Written by Amber Wang and Yoonji Kim at Lyft.
Background
Whenever you use the Lyft app, there is a complex balancing act happening behind the scenes. Various levers are used to keep the marketplace running smoothly; Base prices and coupons for riders affect demand, while driver pay and bonuses impact the level of available supply. Since every change to prices and payments impacts Lyft’s costs and revenue, they lead to key optimization problems, such as:
- How should we allocate budget between driver incentives and rider incentives?
- How do we invest resources to achieve x% rides growth, and how much does it cost in terms of short term profit?
These are the questions the Foundational Models team at Lyft tries to answer in a systematic way. A key ingredient is understanding the effects of different types of investments — for instance, what will happen if we increase the total budget for driver incentives by x%? What will happen if we increase the rider price of all rides by y%? It’s worth noting that the long term effects of such decisions tend to dominate the short term effects: we may earn more short term profit from a ride if we charge riders more and pay drivers less, but lose riders and drivers in the long run.
Estimating the long term effects of resource allocation decisions is challenging in a multi-sided marketplace such as Lyft. Because these decisions tend to be consequential, their effects go beyond first order effects on directly affected users. For example, if we increase driver incentive spending by x% in week 1, drivers will drive more in week 1 (short term effect), and may return to drive a bit more in the following weeks (direct long term effects). But this is not the full picture: in week 1, when there is a positive increase in driver hours as the result of more incentives, riders will enjoy better experiences (e.g. less surge pricing, shorter wait times) and may want to return to Lyft in the future. However, more driver hours in the market also mean the average driver is less busy, and that idleness may discourage them from driving in the future. An analog holds for any decision that boosts short term demand — riders are more likely to encounter bad experiences such as higher surge prices and longer wait times, whereas drivers may become busier and earn a bit more. At Lyft, we refer to such indirect effects as the “market-mediated effects.” Compared to the direct long term effects, these market-mediated long term effects are much harder to estimate.
Below is an illustration of the causal relationships we consider for the policy change “increase driver incentive spend.”
Summary of our solution
This article introduces the methodology framework we use to estimate the “market-mediated long term effects,” the more challenging component of the long-term effects. In short, we use a two-step approach that can be thought of as a surrogacy approach in its broad sense. Under the assumption that the “market-mediated” outcomes are fully mediated through negative user experiences, (1) we first estimate how our policy changes affect the distribution of core negative user experiences, then (2) estimate how negative user experiences affect users’ future behavior.
Both steps are done with observational causal inference, allowing fast and inexpensive updating. Verification is another major challenge. There is no single form of experiment that can provide a perfect verification; therefore, we have to combine multiple imperfect signals. Specifically, the first step methodology can be verified using a switch-back experiment, and the second step of estimation can in principle be verified using user-split experiments.

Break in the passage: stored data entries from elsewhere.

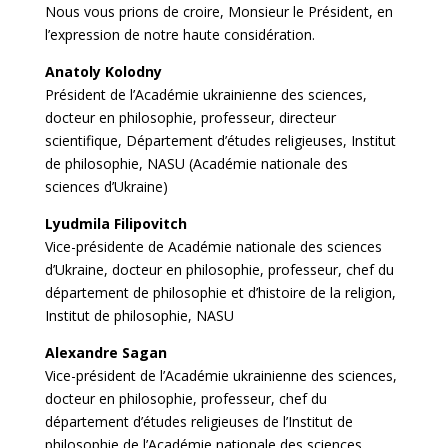
Nous vous prions de croire, Monsieur le Président, en
l’expression de notre haute considération.
Anatoly Kolodny
Président de l’Académie ukrainienne des sciences,
docteur en philosophie, professeur, directeur
scientifique, Département d’études religieuses, Institut
de philosophie, NASU (Académie nationale des
sciences d’Ukraine)
Lyudmila Filipovitch
Vice-présidente de Académie nationale des sciences
d’Ukraine, docteur en philosophie, professeur, chef du
département de philosophie et d’histoire de la religion,
Institut de philosophie, NASU
Alexandre Sagan
Vice-président de l’Académie ukrainienne des sciences,
docteur en philosophie, professeur, chef du
département d’études religieuses de l’Institut de
philosophie de l’Académie nationale des sciences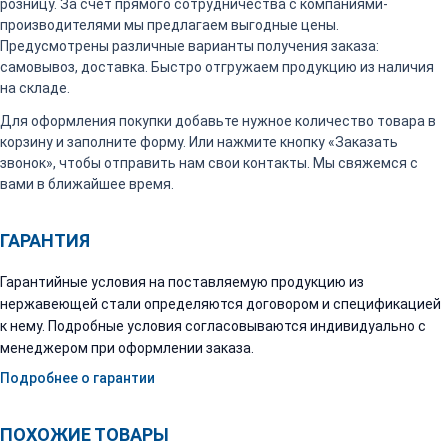
розницу. За счет прямого сотрудничества с компаниями-
производителями мы предлагаем выгодные цены.
Предусмотрены различные варианты получения заказа:
самовывоз, доставка. Быстро отгружаем продукцию из наличия
на складе.
Для оформления покупки добавьте нужное количество товара в
корзину и заполните форму. Или нажмите кнопку «Заказать
звонок», чтобы отправить нам свои контакты. Мы свяжемся с
вами в ближайшее время.
ГАРАНТИЯ
Гарантийные условия на поставляемую продукцию из
нержавеющей стали определяются договором и спецификацией
к нему. Подробные условия согласовываются индивидуально с
менеджером при оформлении заказа.
Подробнее о гарантии
ПОХОЖИЕ ТОВАРЫ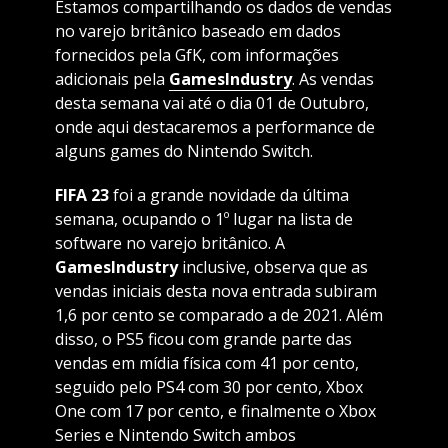
Estamos compartilhando os dados de vendas
no varejo britânico baseado em dados
fornecidos pela GfK, com informações
adicionais pela
GamesIndustry
. As vendas
desta semana vai até o dia 01 de Outubro,
onde aqui destacaremos a performance de
alguns games do Nintendo Switch.
FIFA 23
foi a grande novidade da última
semana, ocupando o 1º lugar na lista de
software no varejo britânico. A
GamesIndustry
inclusive, observa que as
vendas iniciais desta nova entrada subiram
1,6 por cento se comparado a de 2021. Além
disso, o PS5 ficou com grande parte das
vendas em mídia física com 41 por cento,
seguido pelo PS4 com 30 por cento, Xbox
One com 17 por cento, e finalmente o Xbox
Series e Nintendo Switch ambos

As the last step, we combine the direct long term effects (estimated separately) and the market-mediate long term effects and use region-split experiments to verify the overall long term effects. In general, region-split experiments in general suffer from poor pre-intervention fit and low power; we developed a forward selection algorithm to optimize experiment design by picking the treated and control regions.

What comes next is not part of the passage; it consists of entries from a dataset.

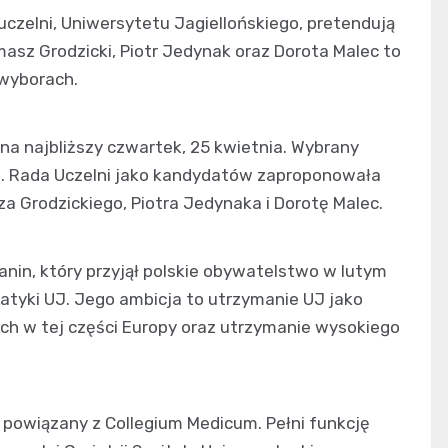
uczelni, Uniwersytetu Jagiellońskiego, pretendują
asz Grodzicki, Piotr Jedynak oraz Dorota Malec to
 wyborach.
a najbliższy czwartek, 25 kwietnia. Wybrany
. Rada Uczelni jako kandydatów zaproponowała
 Grodzickiego, Piotra Jedynaka i Dorotę Malec.
anin, który przyjął polskie obywatelstwo w lutym
atyki UJ. Jego ambicja to utrzymanie UJ jako
ych w tej części Europy oraz utrzymanie wysokiego
t powiązany z Collegium Medicum. Pełni funkcję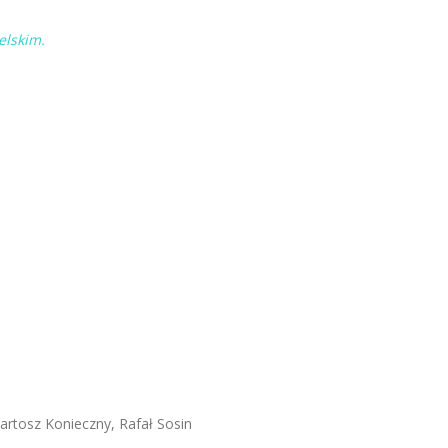
elskim.
.
rtosz Konieczny, Rafał Sosin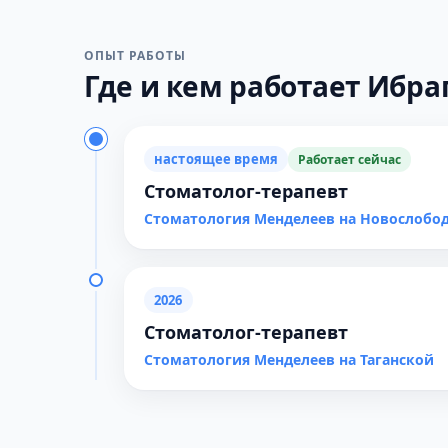
ОПЫТ РАБОТЫ
Где и кем работает Ибраг
настоящее время
Работает сейчас
Стоматолог-терапевт
Стоматология Менделеев на Новослобо
2026
Стоматолог-терапевт
Стоматология Менделеев на Таганской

Below, we describe our methodology in detail.
Step 1: from decisions to negative user experiences
We first start with a question: when we move a policy decision today (e.g., raise rider price water-level or change driver incentive budgets), how does the short-term user experience shift?
What we model: How does a policy change affect short-term user experiences? We focus on a set of negative user experiences that matter most downstream — such as long waits, high surge, and cancellations for riders, or lower hourly earnings, idleness and incentive earnings for drivers — and maintain the critical assumption that these are the only channels through which today’s decisions affect the future (by affecting today’s market). The goal of this step is to estimate the effect of our policy decisions on the distribution of these negative user experiences.

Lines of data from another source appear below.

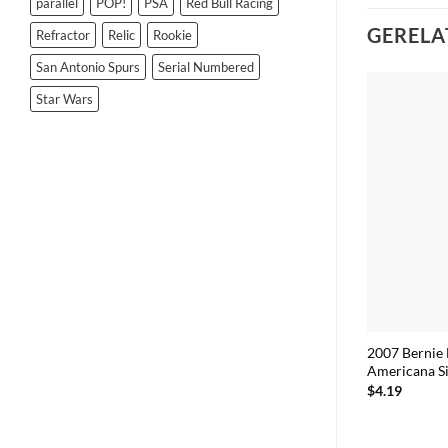
parallel
POP!
PSA
Red Bull Racing
GERELA
Refractor
Relic
Rookie
San Antonio Spurs
Serial Numbered
Star Wars
2007 Bernie
Americana Si
$
4.19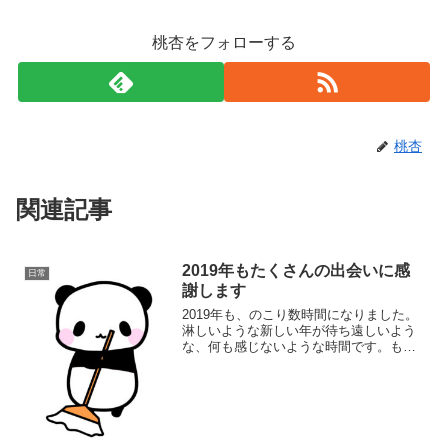
桃杏をフォローする
桃杏
関連記事
2019年もたくさんの出会いに感
日常
謝します
2019年も、のこり数時間になりました。
淋しいような新しい年が待ち遠しいよう
な、何も感じないような時間です。もう
駄目だと思いながら迎えた2019年でした
が、何とか乗り越えました。と言うか、
信じられないような様々な奇跡に出会え
ました。今まで出...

Get Iraklikhorguani’s stories in your inbox
Join Medium for free to get updates from this writer.
The challenge is that negative user experiences are highly cyclical and seasonal, varying with time‑of‑week, holidays, weather, and shifting supply/demand. A naive regression would blend these rhythms with the true effect of our decisions. Therefore, our approach:
- Residualizes predictable time-of-week patterns so we compare like-with-like, which mimics a “random shock” by capturing the deviation from this period’s normal status.
- Controls for remaining market information such as supply and demand so the coefficient of our policy decision reflects its incremental impact on negative user experience.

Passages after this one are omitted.